• How to complete this task:
Go through the listing below and repeat it exactly, omitting each picture.

• Data shown:
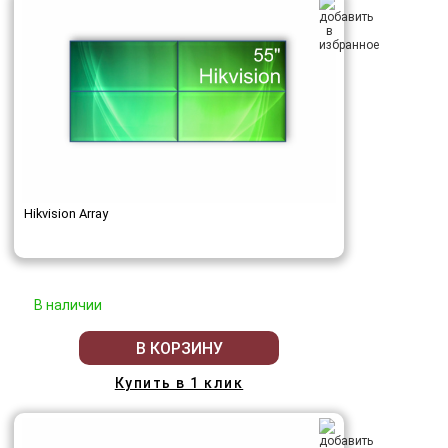
Hikvision Array
В наличии
В КОРЗИНУ
Купить в 1 клик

• Answer box:
Hikvision Array
В наличии
В КОРЗИНУ
Купить в 1 клик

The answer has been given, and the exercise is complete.